Latrine, you should post a thread with all of your animals! I remember you saying you had a lot, and I think everyone would enjoy seeing all of them! I especially would like to see your mini potbellied pig, and your rescued dogs  If you don't mind, and have the time of course


----------



## Latrine (Mar 4, 2014)

I'm usually writing from my ipod and so I don't think I can post pictures from it.. When my fiancé gets home I'll steal his laptop and post some pictures. 

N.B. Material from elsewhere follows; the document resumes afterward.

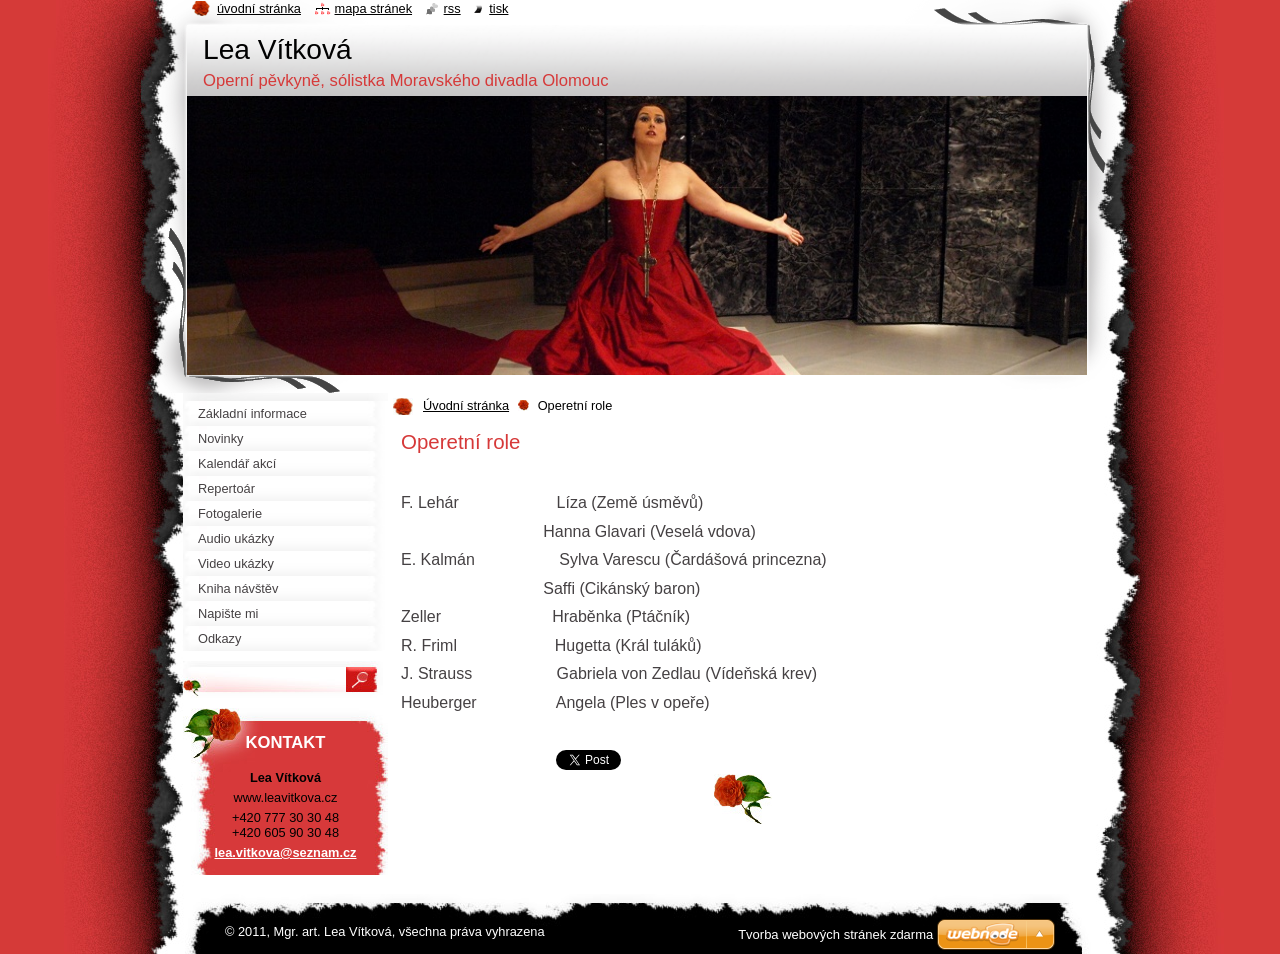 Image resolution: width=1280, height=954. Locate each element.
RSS (452, 8)
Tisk (498, 8)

You will be disappointed in the size of my piggy, I think.. Even though he is a 'mini' he's pretty big .. Lol
We learned there really is no guaranteeing a pig will stay small 
He's wonderful though and I love him.. I wish id gotten him as a baby, he has some habits I'd rather he not have.. He can't come in the house because he likes to seek out and pee inside of my fiance's boots. A dominance thing.. Lol
(I honestly don't see a problem with this, he doesn't pee in MY boots.. )

- Sarah


----------



## hlsiefken (Jan 23, 2014)

Ha! That's hilarious!


----------